Response Validation: The CBS method uses LLM-as-a-Judge for self-assessment, allowing the model to rank candidates and mitigate positional bias through balanced position calibration. The candidate with the highest cumulative preference is selected as the final output.

Figure 1: The Creative Beam Search method. Given a user prompt (step 0), DBS samples K candidate solutions from a pre-trained LLM (step 1). Then, K evaluative prompts are composed by altering the order of the candidates and are passed to the model as inputs (step 2). The candidate with the most preferences is finally outputted.

Experiments and Results

The experimental setup assessed CBS with a 7B parameter variant of Llama 2, using a RLHF-tuned version. The evaluation involved graduate students providing prompts and selecting more creative outputs between CBS-generated and standard outputs.

Setup: The pre-trained model was initialized with constraints such as a beam budget of 8, a diversity scaling factor of 10, and a top-K candidate selection process for evaluation. Candidates were generated with Diverse Beam Search and self-evaluated via LLM-as-a-Judge to determine creativity.

Findings: CBS was preferred in 45% of cases, showing a noticeable improvement over standard sampling. Despite the similarities in outputs sometimes leading to difficulty in differentiation, the distinct advantage of self-evaluation in refining response creativity was evident.

Figure 2: The interface presented to the end-users during our experiment. After inserting a prompt with a creative request, two options are shown in a random order: the CBS output and the standard sampling output.
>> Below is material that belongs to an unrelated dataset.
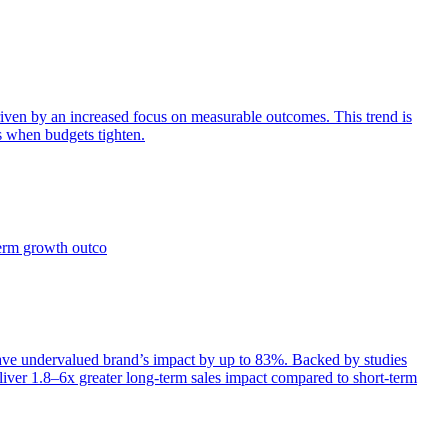
iven by an increased focus on measurable outcomes. This trend is
s when budgets tighten.
term growth outco
e undervalued brand’s impact by up to 83%. Backed by studies
iver 1.8–6x greater long-term sales impact compared to short-term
The user is then asked to indicate which is the most creative in their opinion (or if the two options are too similar to decide).

The study also revealed that self-evaluation meaningfully altered the choice amongst candidates, with CBS achieving distinct outcomes compared to the naive application of DBS.

Figure 3: Percentage of end-users' preferences comparing when CBS output is equal to DBS output and when it is not.

Discussion

While CBS represents a step towards aligning generative models with creative processes, significant challenges persist. Diverse Beam Search's reliance on Hamming diversity might result in sequences that are still overly similar. The LLM-as-a-Judge paradigm, despite its advantages, does not emulate genuine intentional evaluation processes due to the inherent nature of LLMs lacking consciousness.

Future exploration could focus on extending this framework to more sophisticated LLMs or incorporating broader sets of diverse candidates for evaluation. Furthermore, aligning CBS with models specifically fine-tuned for creativity could provide deeper insights into potential gains in the field of computational creativity.

Conclusion

Creative Beam Search offers a promising approach towards incorporating creativity-oriented mechanisms in LLM response generation, as evidenced by qualitative preferences amongst users. Although challenges remain, the potential for CBS to enhance creative collaboration with AI systems suggests fruitful avenues for future research in computational creativity and generative modeling.